Description
A hearty and flavorful Crock Pot Taco Soup recipe that combines ground beef, beans, corn, and spices in a deliciously thickened broth. Perfect for a comforting meal with minimal effort, cooked slowly for deep, rich flavors.
Ingredients
Scale
Main Ingredients
- 1 pound lean ground beef
- 1 can (15 ounces) black beans, drained and rinsed
- 1 can (15 ounces) pinto beans, drained and rinsed
- 1 can (14.5 ounces) petite diced tomatoes, drained
- 1 can (15.25 ounces) sweet corn, drained
- 1 can (10 ounces) green enchilada sauce
- 2 cans (14 ounces each) beef broth or chicken broth
- 1 packet (1 ounce) taco seasoning
- 1 can (6 ounces) tomato paste
Thickening Mixture
- 2 tablespoons cornstarch
- 2 tablespoons water
Instructions
- Brown the Ground Beef: In a large skillet, brown and crumble the lean ground beef over medium heat until fully cooked. Drain the excess grease to keep the soup lean and flavorful. Transfer the cooked beef to a large greased crock pot (7-quart size recommended).

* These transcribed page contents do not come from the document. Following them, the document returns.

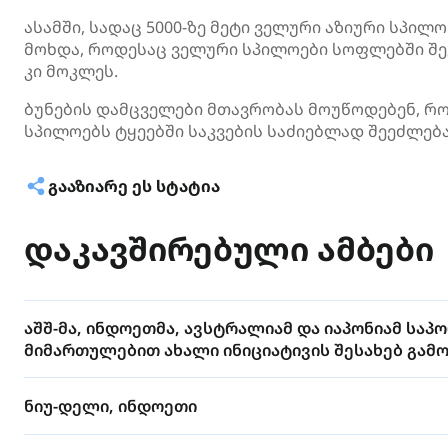
ასამში, სადაც 5000-ზე მეტი ველური აზიური სპი
მოხდა, როდესაც ველური სპილოები სოფლებში შევ
კი მოკლეს.
ბუნების დამცველები მთავრობას მოუწოდებენ, რო
სპილოებს ტყეებში საკვების საძიებლად შეეძლებ
ᲒᲐᲐᲖᲘᲐᲠᲔ ᲔᲡ ᲡᲢᲐᲢᲘᲐ
დაკავშირებული ამბები
აშშ-მა, ინდოეთმა, ავსტრალიამ და იაპონიამ სა
მიმართულებით ახალი ინიციატივის შესახებ გამ
ნიუ-დელი, ინდოეთი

- Add Ingredients to Crock Pot: To the crock pot, add the drained black beans, pinto beans, diced tomatoes, sweet corn, green enchilada sauce, beef or chicken broth, taco seasoning, and tomato paste. Stir all ingredients well to combine evenly. Cover with the lid and set the crock pot to cook on low heat for 3 to 6 hours, allowing flavors to meld.

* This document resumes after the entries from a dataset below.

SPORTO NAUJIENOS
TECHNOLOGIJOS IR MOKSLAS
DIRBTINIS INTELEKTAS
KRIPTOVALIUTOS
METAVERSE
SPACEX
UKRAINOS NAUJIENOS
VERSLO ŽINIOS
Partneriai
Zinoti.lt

- Prepare and Add Cornstarch Slurry: In a small bowl, mix together the cornstarch and water until smooth to create a slurry. Stir this slurry into the soup inside the crock pot. Cover again with the lid and continue cooking for an additional 30 minutes. This step thickens the soup to the perfect consistency.
- Serve the Soup: Once thickened and heated through, serve the taco soup warm. Complement with optional toppings such as shredded cheese, tortilla strips, and sour cream for a complete, tasty meal. Enjoy your comforting Crock Pot Taco Soup!
Notes
- Use lean ground beef to reduce grease and make the soup healthier.

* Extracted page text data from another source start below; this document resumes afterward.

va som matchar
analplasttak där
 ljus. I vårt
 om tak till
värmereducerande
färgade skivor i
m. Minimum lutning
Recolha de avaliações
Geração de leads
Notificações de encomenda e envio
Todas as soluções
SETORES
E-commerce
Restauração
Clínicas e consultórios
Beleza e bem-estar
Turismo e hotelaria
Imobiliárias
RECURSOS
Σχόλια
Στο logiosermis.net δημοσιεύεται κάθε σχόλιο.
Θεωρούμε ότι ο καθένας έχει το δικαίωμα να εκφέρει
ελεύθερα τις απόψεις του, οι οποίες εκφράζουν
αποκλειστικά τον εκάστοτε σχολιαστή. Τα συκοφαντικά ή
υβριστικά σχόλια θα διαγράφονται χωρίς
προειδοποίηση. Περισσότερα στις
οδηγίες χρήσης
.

- If you prefer, substitute beef broth with chicken broth for a lighter flavor.
- The cooking time on low can vary from 3 to 6 hours depending on your crock pot model; the longer it simmers, the better the flavors develop.
- For a spicier kick, add chopped jalapeños or a dash of hot sauce.
- Leftovers can be refrigerated for up to 3 days or frozen for up to 3 months.